With all pictures omitted, return verbatim the lines from the beginning of the records below through the line containing "(stable) Ansible community".

+++

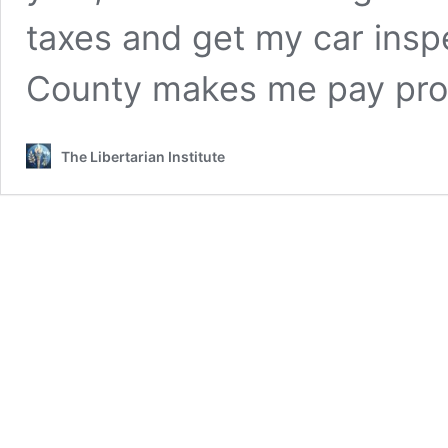
taxes and get my car insp
County makes me pay pr
The Libertarian Institute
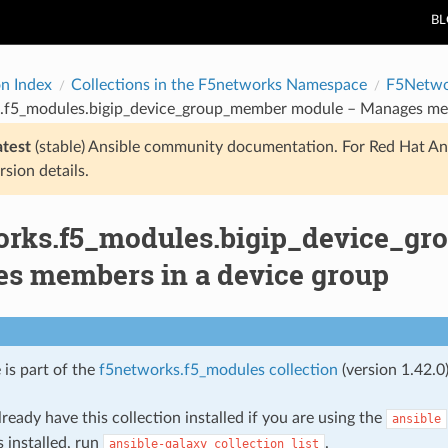
B
on Index
Collections in the F5networks Namespace
F5Netwo
.f5_modules.bigip_device_group_member module – Manages mem
atest
(stable) Ansible community documentation. For Red Hat An
rsion details.
orks.f5_modules.bigip_device_g
s members in a device group
 is part of the
f5networks.f5_modules collection
(version 1.42.0)
ready have this collection installed if you are using the
ansible
s installed, run
.
ansible-galaxy
collection
list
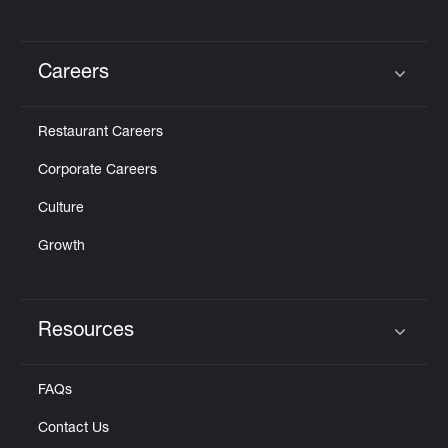
Careers
Click to expand or collapse content
Restaurant Careers
Corporate Careers
Culture
Growth
Resources
Click to expand or collapse content
FAQs
Contact Us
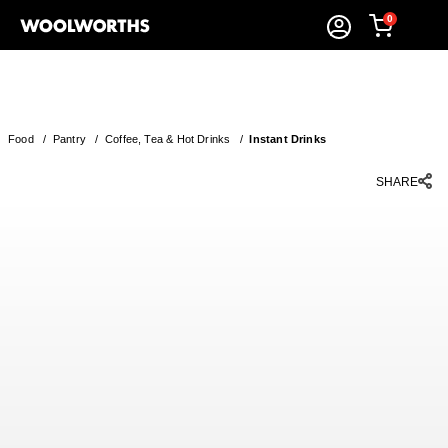
0
Food
/
Pantry
/
Coffee, Tea & Hot Drinks
/
Instant Drinks
SHARE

+++

TASK ANSWER |
taxes and get my car insp
County makes me pay pr
The Libertarian Institute
B
on Index
Collections in the F5networks Namespace
F5Netwo
.f5_modules.bigip_device_group_member module – Manages mem
atest
(stable) Ansible community documentation. For Red Hat An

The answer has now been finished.